DBOpt can be installed via pip:

pip install DBOpt

Usage

DBOpt class can be initialized by setting hyperparameters for the optimization. These include the algorithm to be optimized, the number of optimization iterations (runs), the number of initial parameter combinations to probe (rand_n), and the parameter space that is to be optimized. Each algorithm has its own set of parameters that can be optimized. More information about these parameters can be found in the corresponding scikit-learn documentation.

DBOpt-DBSCAN

For DBSCAN, the relevant parameters are eps and min_samples.
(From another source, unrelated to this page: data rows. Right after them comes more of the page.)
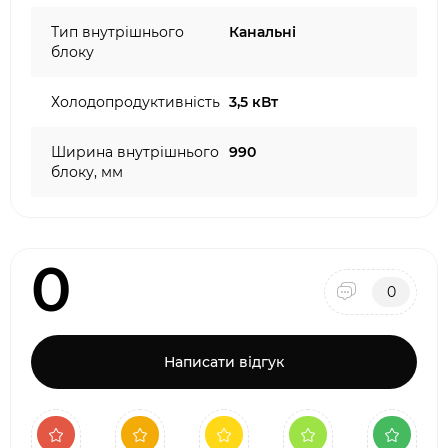
Тип внутрішнього
Канальні
блоку
Холодопродуктивність
3,5 кВт
Ширина внутрішнього
990
блоку, мм
0
0
Написати відгук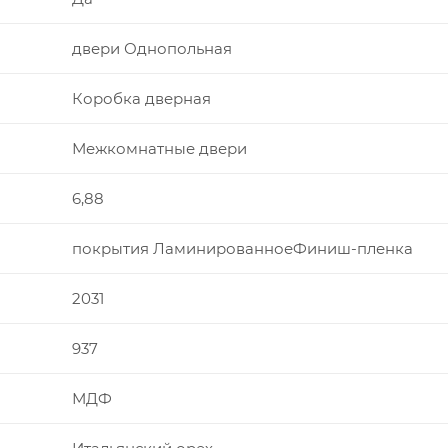
двери Однопольная
Коробка дверная
Межкомнатные двери
6,88
покрытия ЛаминированноеФиниш-пленка
2031
937
МДФ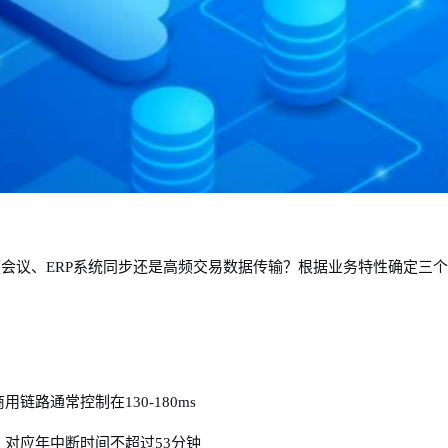
会议、ERP系统同步还是高频交易数据传输？根据业务特性确定三
链路通常控制在130-180ms
，对应年中断时间不超过53分钟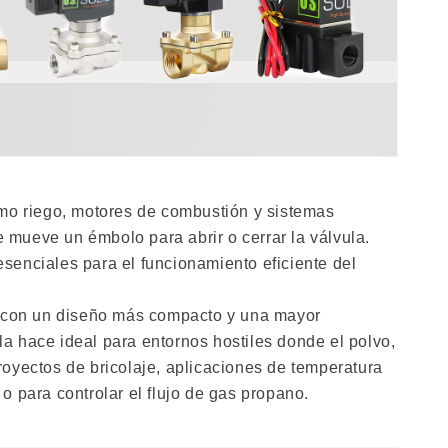
omo riego, motores de combustión y sistemas
 mueve un émbolo para abrir o cerrar la válvula.
 esenciales para el funcionamiento eficiente del
a, con un diseño más compacto y una mayor
a hace ideal para entornos hostiles donde el polvo,
royectos de bricolaje, aplicaciones de temperatura
o para controlar el flujo de gas propano.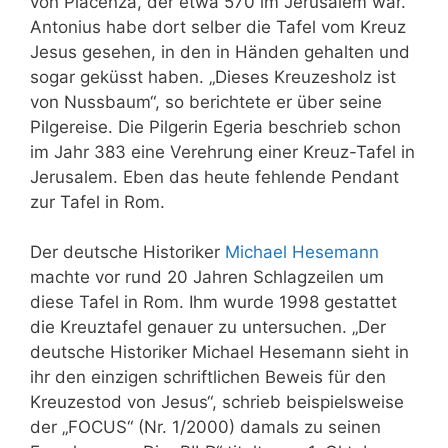
von Piacenza, der etwa 570 im Jerusalem war.
Antonius habe dort selber die Tafel vom Kreuz
Jesus gesehen, in den in Händen gehalten und
sogar geküsst haben. „Dieses Kreuzesholz ist
von Nussbaum“, so berichtete er über seine
Pilgereise. Die Pilgerin Egeria beschrieb schon
im Jahr 383 eine Verehrung einer Kreuz-Tafel in
Jerusalem. Eben das heute fehlende Pendant
zur Tafel in Rom.
Der deutsche Historiker
Michael Hesemann
machte vor rund 20 Jahren Schlagzeilen um
diese Tafel in Rom. Ihm wurde 1998 gestattet
die Kreuztafel genauer zu untersuchen. „Der
deutsche Historiker Michael Hesemann sieht in
ihr den einzigen schriftlichen Beweis für den
Kreuzestod von Jesus“, schrieb beispielsweise
der „FOCUS“ (Nr. 1/2000) damals zu seinen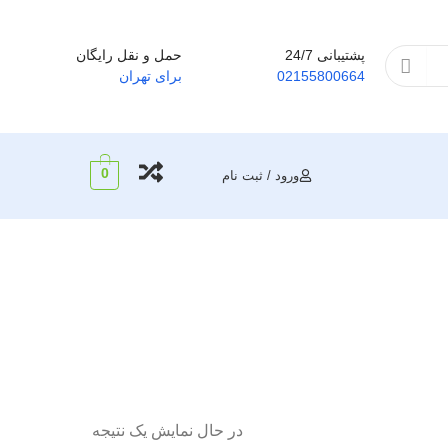
پشتیبانی 24/7
حمل و نقل رایگان
02155800664
برای تهران
0
ورود / ثبت نام
در حال نمایش یک نتیجه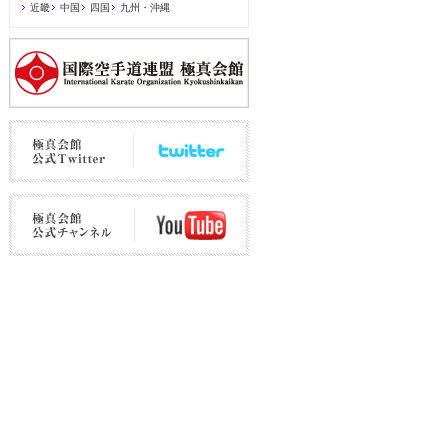
近畿
中国
四国
九州・沖縄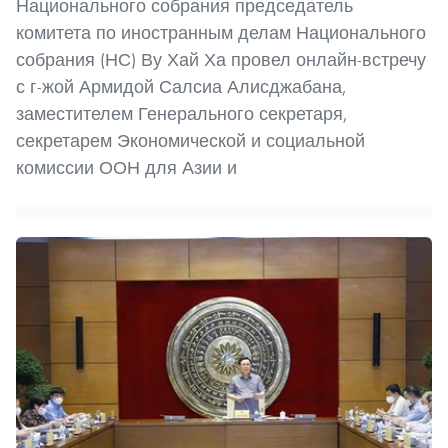
Национального собрания председатель
комитета по иностранным делам Национального
собрания (НС) Ву Хай Ха провел онлайн-встречу
с г-жой Армидой Салсиа Алисджабана,
заместителем Генерального секретаря,
секретарем Экономической и социальной
комиссии ООН для Азии и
Bounds for one or both of these parameters must be set.

model = DBOpt.DBOpt(algorithm = 'DBSCAN', runs = 200, rand_n = 40,
                    eps = [3,200], min_samples = [3,200])

Parameters can be held constant:

model = DBOpt.DBOpt(algorithm = 'DBSCAN', runs = 200, rand_n = 40,
                    eps = [4,200], min_samples = 6)

DBOpt-HDBSCAN

HDBSCAN has two primary parameters, min_cluster_size and min_samples.

model = DBOpt.DBOpt(algorithm = 'HDBSCAN', runs = 200, rand_n = 40,
                    min_cluster_size = [4,200], min_samples = [4,200])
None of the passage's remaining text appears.